Directions: Provide nothing except how many lines of the data contain the word "training".
========
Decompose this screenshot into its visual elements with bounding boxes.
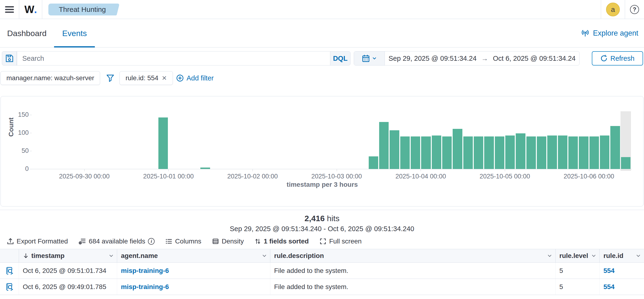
cell-agent-name: misp-training-6	[117, 263, 270, 278]
cell-timestamp: Oct 6, 2025 @ 09:49:01.785	[19, 279, 117, 295]
fields-sorted-button[interactable]: 1 fields sorted	[255, 237, 309, 245]
header-agent-name[interactable]: agent.name	[117, 249, 270, 262]
chevron-down-icon[interactable]	[591, 253, 596, 259]
remove-filter-icon[interactable]: ✕	[162, 75, 167, 82]
pinned-filter-icon[interactable]	[106, 74, 114, 82]
date-range[interactable]: Sep 29, 2025 @ 09:51:34.24 → Oct 6, 2025…	[385, 52, 579, 65]
histogram-bar[interactable]	[547, 136, 557, 169]
tab-dashboard[interactable]: Dashboard	[7, 19, 46, 47]
histogram-bar[interactable]	[463, 136, 473, 169]
histogram-bar[interactable]	[400, 136, 410, 169]
density-icon	[212, 238, 219, 245]
histogram-bar[interactable]	[158, 117, 168, 169]
histogram-bar[interactable]	[432, 136, 441, 169]
fullscreen-icon	[320, 238, 326, 245]
date-from[interactable]: Sep 29, 2025 @ 09:51:34.24	[389, 55, 476, 62]
help-icon[interactable]: ?	[630, 5, 639, 14]
hits-label: hits	[327, 214, 340, 223]
histogram-bar[interactable]	[390, 130, 399, 169]
histogram-bar[interactable]	[442, 136, 452, 169]
top-navbar: W. Threat Hunting a ?	[0, 0, 644, 19]
histogram-bar[interactable]	[200, 168, 210, 169]
histogram-bar[interactable]	[568, 136, 578, 169]
chevron-down-icon[interactable]	[108, 253, 114, 259]
histogram-bar[interactable]	[495, 136, 504, 169]
menu-icon[interactable]	[0, 0, 19, 19]
filter-pill-manager-name[interactable]: manager.name: wazuh-server	[0, 71, 100, 85]
y-axis-tick-mark	[30, 151, 32, 151]
histogram-bar[interactable]	[484, 136, 494, 169]
chevron-down-icon[interactable]	[262, 253, 267, 259]
y-axis-tick-mark	[30, 133, 32, 133]
date-to[interactable]: Oct 6, 2025 @ 09:51:34.24	[493, 55, 576, 62]
histogram-bar[interactable]	[453, 129, 462, 169]
cell-rule-description: File added to the system.	[270, 279, 556, 295]
x-axis-tick-label: 2025-10-05 00:00	[467, 173, 543, 180]
columns-button[interactable]: Columns	[166, 237, 201, 245]
histogram-bar[interactable]	[379, 122, 389, 169]
x-axis-tick-label: 2025-10-03 00:00	[299, 173, 375, 180]
avatar[interactable]: a	[606, 3, 620, 16]
histogram-bar[interactable]	[610, 126, 620, 169]
chevron-down-icon[interactable]	[636, 253, 641, 259]
hits-value: 2,416	[304, 214, 324, 223]
density-button[interactable]: Density	[212, 237, 244, 245]
histogram-bar[interactable]	[516, 133, 525, 169]
agent-link[interactable]: misp-training-6	[121, 283, 169, 291]
table-row: Oct 6, 2025 @ 09:51:01.734 misp-training…	[0, 263, 644, 279]
histogram-bar[interactable]	[505, 136, 515, 169]
header-expand-column	[0, 249, 19, 262]
full-screen-button[interactable]: Full screen	[320, 237, 362, 245]
histogram-bar[interactable]	[579, 136, 588, 169]
histogram-bar[interactable]	[421, 136, 430, 169]
events-table: timestamp agent.name rule.description	[0, 249, 644, 295]
save-query-button[interactable]	[2, 52, 17, 65]
refresh-label: Refresh	[610, 55, 634, 62]
add-filter-button[interactable]: Add filter	[176, 74, 214, 82]
search-input[interactable]	[17, 52, 330, 65]
x-axis-tick-mark	[168, 169, 168, 171]
module-tabbar: Dashboard Events Explore agent	[0, 19, 644, 48]
rule-id-link[interactable]: 554	[604, 267, 614, 274]
results-section: 2,416 hits Sep 29, 2025 @ 09:51:34.240 -…	[0, 210, 644, 299]
nav-divider	[42, 0, 42, 19]
refresh-icon	[600, 55, 608, 62]
query-language-button[interactable]: DQL	[330, 52, 350, 65]
histogram-bar[interactable]	[537, 136, 546, 169]
header-rule-level[interactable]: rule.level	[556, 249, 600, 262]
filter-bar: manager.name: wazuh-server rule.id: 554 …	[0, 71, 214, 85]
x-axis-line	[32, 169, 632, 169]
histogram-bar[interactable]	[526, 136, 536, 169]
header-rule-id[interactable]: rule.id	[600, 249, 644, 262]
histogram-bar[interactable]	[621, 157, 630, 169]
refresh-button[interactable]: Refresh	[592, 51, 643, 66]
logo-dot: .	[34, 4, 37, 16]
histogram-bar[interactable]	[474, 136, 483, 169]
header-timestamp[interactable]: timestamp	[19, 249, 117, 262]
histogram-bar[interactable]	[590, 136, 599, 169]
rule-id-link[interactable]: 554	[604, 283, 614, 291]
expand-document-button[interactable]	[0, 279, 19, 295]
histogram-bar[interactable]	[411, 136, 420, 169]
histogram-plot[interactable]: Count timestamp per 3 hours 050100150202…	[1, 96, 643, 206]
tab-events[interactable]: Events	[54, 19, 95, 47]
cell-rule-id: 554	[600, 263, 644, 278]
export-formatted-button[interactable]: Export Formatted	[7, 237, 68, 245]
agent-link[interactable]: misp-training-6	[121, 267, 169, 274]
wazuh-logo[interactable]: W.	[19, 0, 42, 19]
histogram-bar[interactable]	[558, 136, 568, 169]
explore-agent-button[interactable]: Explore agent	[581, 29, 638, 38]
expand-document-button[interactable]	[0, 263, 19, 278]
threat-hunting-page: W. Threat Hunting a ? Dashboard Events	[0, 0, 644, 299]
y-axis-tick-label: 0	[10, 165, 29, 172]
filter-pill-rule-id[interactable]: rule.id: 554 ✕	[120, 71, 172, 85]
calendar-button[interactable]	[354, 52, 385, 65]
header-rule-description[interactable]: rule.description	[270, 249, 556, 262]
histogram-bar[interactable]	[369, 156, 378, 169]
breadcrumb[interactable]: Threat Hunting	[48, 4, 113, 16]
x-axis-tick-label: 2025-10-06 00:00	[551, 173, 627, 180]
chevron-down-icon[interactable]	[547, 253, 552, 259]
histogram-bar[interactable]	[600, 136, 610, 169]
info-icon[interactable]: i	[148, 238, 154, 245]
available-fields-button[interactable]: 684 available fields i	[79, 237, 154, 245]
========
Your solution: 4